Le remède contre tout mal, c'est le récit. Nous ne vivons pas vraiment un événement, quel qu'il soit, avant de l'avoir raconté, ni avant d'avoir lu les récits qui nous permettent de le raconter. À chacun de nous de trouver les romans, films ou séries qui l'aideront à vivre ce qu'il est en train de vivre, c'est-à-dire à le mettre en mots. Et à en parler aux enfants.

Il y a également des romans qui ne parlent ni de la peste ni du choléra mais dont la sagesse peut nous aider en ces temps de confinement, non?
Je reprends La Montagne ­magique de Thomas Mann, lu il y a cinquante ans. Encore un roman du confinement, cette fois par la tuberculose. Cela se passe dans un sanatorium où les poumons respirent l'air pur de la montagne, mais cet isolement est des plus sociables. On converse comme dans Le Décaméron, on tombe amoureux. Pourquoi ne pas lire aussi Le Pavillon des cancéreux de Soljenitsyne, sur la maladie qui a remplacé pour nous la tuberculose?
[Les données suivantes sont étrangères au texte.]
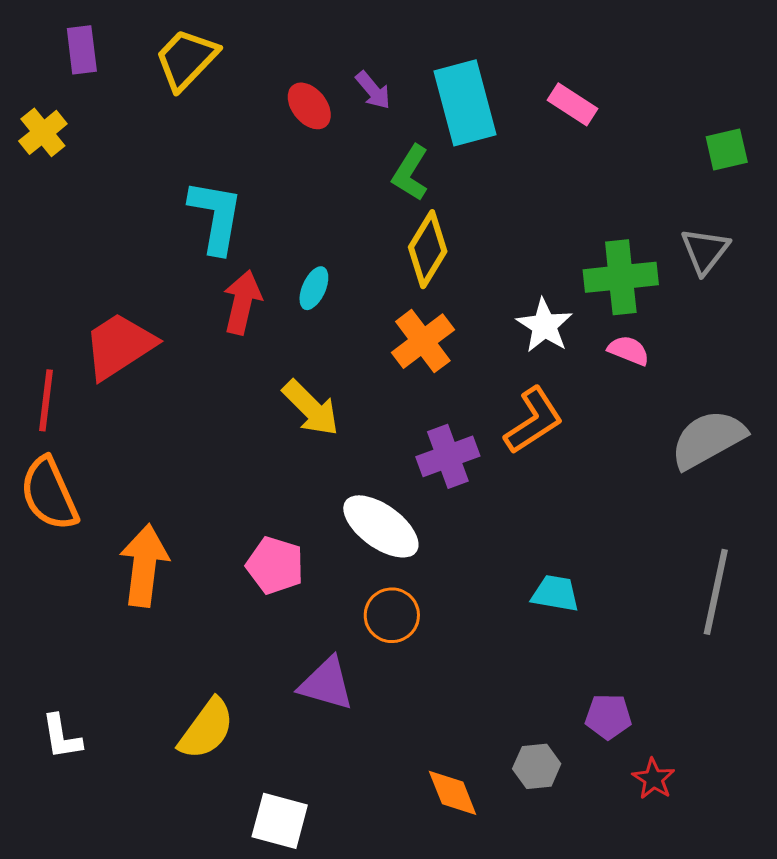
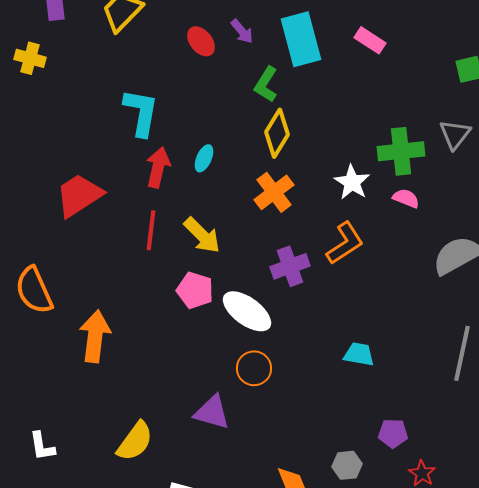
yellow cross: (43, 132) -> (30, 58), turned -36
red line: (46, 400) -> (151, 230), moved
pink pentagon: (275, 565) -> (195, 290), moved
Le spécialiste de Proust que vous êtes va-t-il résister au fait de nous conseiller de lire ou relire la Recherche?
La Prisonnière est un roman du confinement. Celui-ci n'est pas causé par une épidémie, mais par la jalousie qui pour Proust est inséparable de l'amour. Sa jalousie conduit le narrateur à enfermer Albertine. Ce serait une bonne lecture pour tous les couples qui se retrouvent enfermés 24 heures sur 24 et qui sont peut-être en train de vivre un enfer. Grâce à Proust, ils métamorphoseront cet enfer existentiel en paradis littéraire.